In my last blog, I discussed many of the benefits of Vitamin D supplementation and also some of the pitfalls. I likened it to Rachal Green in FRIENDS. One of my friends read the blog and mentioned that she thought that her Vitamin D supplement was giving her hot flushes. It’s not something I had heard before. Could there be a connection?
To recap, Vitamin D is a fat-soluble, steroid hormone, derived from cholesterol. Steroid hormones include adrenal hormones, (such as cortisol and adrenaline), and sex hormones (which include testosterone, progesterone, and estrogen).
A hormone is simply a chemical messenger transferring information from one cell to another cell. They are continually gossiping and exchanging updates amongst themselves and between cells throughout the body. If one is shouting too loudly, it can easily drown out the effect of another.
As I highlighted in my blog, when you flood the body with Vitamin D (from either a high dose supplementation program or injection), it can crowd the receptors of a cell and block other hormones from binding.
So, how could this be connected to hot flush (or flashes)?
Many women experience hot flushes when they are transitioning through menopause. It is a very unwelcome, debilitating side effect.
Before menopause, the ovaries are responsible for producing sex hormones such as progesterone, and estrogen. However, as we age the ovaries begin to work less and our adrenal glands pick up the slack. The production of both hormones fall.
Anything that put’s additional pressure on the adrenal gland is going to have a downstream effect on hormone production – the most obvious is stress and cortisol.
Any sudden drop in hormones can trigger a hot flush. It’s important to note that this occurs regardless of whether the ongoing level of the hormone is high or low; it’s the dramatic change that elicits a reaction. That said, low levels of estrogen and progesterone are also causal factors in hot flushes.
How Vitamin D impacts on sex hormones
Estrogen and Testosterone
There have been many studies that show an association between Vitamin D and the prevention of some types of cancers, particularly colon and breast cancer. In one study, scientists were trying to measure the impact of Vitamin D supplementation on sex hormone production. They used a cohort of postmenopausal women who were overweight or obese. Over the course of a year, they were asked to take a daily dose of 2,000IU of Vitamin D (the recommended daily allowance is 400IU).
They found that those with the highest blood levels of Vitamin D had the most significant reduction in blood levels of estradiol and testosterone (results were independent of weight loss). These findings could have clinical applications if you are dealing with a cleint who is estrogen dominant or at higher risk for breast cancer for example.
Sex Hormone Binding Globulin “SHBG”
The tests also found that within this group, they had an increase in levels SHBG. I like to think of SHBG as a chaperone to hormones. It binds onto them and stops them from being active, almost like being grounded as a child! The more SHBG, the less freely available hormones there are, it is the unbound fraction of the hormone which is biologically active.
However, (as is usually the way with science), the evidence is mixed. I found at least one study that found a positive correlation between Vitamin D and estradiol – that is to say that women with lower levels of Vitamin D also had lower levels of estradiol, and higher levels of Vitamin D had higher levels of estradiol.
I also read a study conducted on men, which showed that Vitamin D supplementation increased estradiol levels and decreased the levels of SHBG, when they had normal testosterone levels.
So, we know that Vitamin D can influence the levels of other hormones, including sex hormones, but is this enough to cause a hot flush?
Another consideration, as I have covered before is Magnesium, and its interplay with Vitamin D. Vitamin D needs Magnesium to convert to the biologically active form that the body can use.
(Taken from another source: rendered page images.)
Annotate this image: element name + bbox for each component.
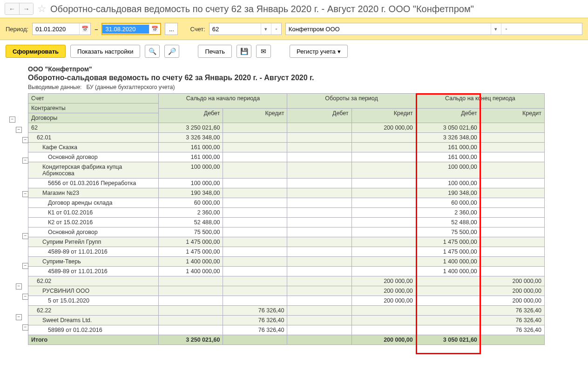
cell-turn-credit: [351, 188, 416, 198]
table-row[interactable]: Кондитерская фабрика купца Абрикосова100…: [28, 162, 545, 179]
table-row[interactable]: Кафе Сказка161 000,00161 000,00: [28, 143, 545, 152]
open-external-icon[interactable]: ▫: [501, 23, 511, 34]
table-row[interactable]: Суприм Ритейл Групп1 475 000,001 475 000…: [28, 237, 545, 247]
period-more-button[interactable]: ...: [165, 23, 178, 35]
cell-end-debit: [416, 325, 480, 335]
search-down-icon: 🔎: [168, 48, 176, 55]
cell-start-credit: [223, 133, 287, 143]
table-row[interactable]: Суприм-Тверь1 400 000,001 400 000,00: [28, 257, 545, 267]
table-row[interactable]: К2 от 15.02.201652 488,0052 488,00: [28, 218, 545, 227]
cell-start-debit: 3 250 021,60: [159, 335, 223, 345]
table-row[interactable]: 62.2276 326,4076 326,40: [28, 306, 545, 316]
cell-start-debit: 1 400 000,00: [159, 267, 223, 276]
cell-end-credit: 200 000,00: [480, 276, 544, 286]
chevron-down-icon[interactable]: ▾: [261, 23, 271, 34]
tree-collapse-button[interactable]: −: [22, 263, 28, 269]
row-label: Суприм-Тверь: [28, 257, 159, 267]
cell-end-debit: [416, 276, 480, 286]
show-settings-button[interactable]: Показать настройки: [70, 45, 140, 58]
email-button[interactable]: ✉: [256, 45, 271, 58]
cell-start-credit: 76 326,40: [223, 325, 287, 335]
cell-start-credit: [223, 276, 287, 286]
table-row[interactable]: 623 250 021,60200 000,003 050 021,60: [28, 123, 545, 133]
cell-turn-debit: [287, 123, 351, 133]
find-next-button[interactable]: 🔎: [164, 45, 179, 58]
col-start-balance: Сальдо на начало периода: [159, 94, 287, 109]
cell-end-debit: 3 050 021,60: [416, 335, 480, 345]
tree-collapse-button[interactable]: −: [22, 324, 28, 331]
cell-start-debit: 100 000,00: [159, 162, 223, 179]
table-row[interactable]: Итого3 250 021,60200 000,003 050 021,60: [28, 335, 545, 345]
envelope-icon: ✉: [261, 48, 266, 55]
date-to-input[interactable]: [102, 25, 149, 34]
save-button[interactable]: 💾: [237, 45, 251, 58]
cell-start-credit: [223, 188, 287, 198]
period-label: Период:: [6, 26, 28, 33]
org-field[interactable]: ▾ ▫: [285, 23, 582, 35]
cell-turn-debit: [287, 247, 351, 257]
page-title: Оборотно-сальдовая ведомость по счету 62…: [50, 4, 474, 14]
tree-collapse-button[interactable]: −: [16, 283, 22, 289]
table-row[interactable]: Основной договор161 000,00161 000,00: [28, 152, 545, 162]
table-row[interactable]: Основной договор75 500,0075 500,00: [28, 227, 545, 237]
save-icon: 💾: [240, 48, 248, 55]
tree-collapse-button[interactable]: −: [22, 294, 28, 300]
cell-turn-debit: [287, 286, 351, 296]
register-menu-button[interactable]: Регистр учета ▾: [290, 45, 348, 58]
row-label: 62.01: [28, 133, 159, 143]
tree-collapse-button[interactable]: −: [22, 137, 28, 143]
cell-start-debit: 190 348,00: [159, 188, 223, 198]
account-field[interactable]: ▾ ▫: [209, 23, 282, 35]
search-button[interactable]: 🔍: [145, 45, 160, 58]
tree-collapse-button[interactable]: −: [22, 191, 28, 197]
org-input[interactable]: [286, 25, 491, 34]
cell-turn-credit: [351, 237, 416, 247]
table-row[interactable]: 4589-89 от 11.01.20161 400 000,001 400 0…: [28, 267, 545, 276]
generate-button[interactable]: Сформировать: [6, 45, 66, 58]
row-label: Sweet Dreams Ltd.: [28, 316, 159, 325]
date-from-input[interactable]: [33, 25, 79, 34]
nav-forward-button[interactable]: →: [19, 3, 33, 14]
print-button[interactable]: Печать: [198, 45, 232, 58]
col-contracts: Договоры: [28, 113, 158, 121]
tree-collapse-button[interactable]: −: [22, 158, 28, 164]
cell-end-credit: [480, 198, 544, 208]
table-row[interactable]: 5 от 15.01.2020200 000,00200 000,00: [28, 296, 545, 306]
table-row[interactable]: 5656 от 01.03.2016 Переработка100 000,00…: [28, 179, 545, 188]
col-credit: Кредит: [351, 108, 416, 123]
cell-start-credit: [223, 296, 287, 306]
favorite-star-icon[interactable]: ☆: [37, 3, 47, 15]
chevron-down-icon[interactable]: ▾: [491, 23, 501, 34]
date-to-field[interactable]: 📅: [101, 23, 161, 35]
nav-back-button[interactable]: ←: [5, 3, 19, 14]
cell-end-credit: 200 000,00: [480, 286, 544, 296]
cell-start-debit: [159, 296, 223, 306]
col-turnover: Обороты за период: [287, 94, 416, 109]
tree-collapse-button[interactable]: −: [16, 127, 22, 133]
table-row[interactable]: РУСВИНИЛ ООО200 000,00200 000,00: [28, 286, 545, 296]
col-credit: Кредит: [480, 108, 544, 123]
cell-turn-debit: [287, 276, 351, 286]
table-row[interactable]: 58989 от 01.02.201676 326,4076 326,40: [28, 325, 545, 335]
tree-collapse-button[interactable]: −: [22, 233, 28, 239]
open-external-icon[interactable]: ▫: [271, 23, 281, 34]
cell-start-debit: 3 250 021,60: [159, 123, 223, 133]
table-row[interactable]: 62.02200 000,00200 000,00: [28, 276, 545, 286]
table-row[interactable]: К1 от 01.02.20162 360,002 360,00: [28, 208, 545, 218]
cell-turn-credit: [351, 306, 416, 316]
table-row[interactable]: Магазин №23190 348,00190 348,00: [28, 188, 545, 198]
date-from-field[interactable]: 📅: [32, 23, 91, 35]
calendar-icon[interactable]: 📅: [79, 23, 90, 34]
cell-start-credit: [223, 179, 287, 188]
cell-end-debit: [416, 316, 480, 325]
cell-end-credit: [480, 179, 544, 188]
table-row[interactable]: 4589-89 от 11.01.20161 475 000,001 475 0…: [28, 247, 545, 257]
table-row[interactable]: Договор аренды склада60 000,0060 000,00: [28, 198, 545, 208]
tree-collapse-button[interactable]: −: [16, 314, 22, 320]
table-row[interactable]: Sweet Dreams Ltd.76 326,4076 326,40: [28, 316, 545, 325]
calendar-icon[interactable]: 📅: [149, 23, 160, 34]
cell-end-credit: 76 326,40: [480, 306, 544, 316]
account-input[interactable]: [210, 25, 261, 34]
table-row[interactable]: 62.013 326 348,003 326 348,00: [28, 133, 545, 143]
tree-collapse-button[interactable]: −: [9, 117, 15, 123]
Flood the body with Vitamin D, and you drain it of Magnesium. I have some clients and friends who have reduced the severity and frequency of their hot flushes by supplementing Magnesium – is it down to this mechanism? It’s difficult to tell as it is involved in 100’s of biological processes.
The idea that dosing too high with Vitamin D can contribute to hot flushes is an interesting one. Particularly when postmenopausal women often take supplement complexes to support bone health (due to the increased risk of osteoporosis), which contain Vitamin D, K, and A. I wonder how many of these are also taking Vitamin D on top of this and having hot flushes.
Is this something you have experienced yourself or heard anecdotally? If so, I would love to hear from you.
I should point out that I am not against Vitamin D supplementation. It is very much needed if you are deficient. There are also times when high dose Vitamin D is hugely advantageous and works wonders as an intervention.
It just highlights how each client and case is different. I am not suggesting this is a magic solution; everyone’s hot flushes will require a different protocol.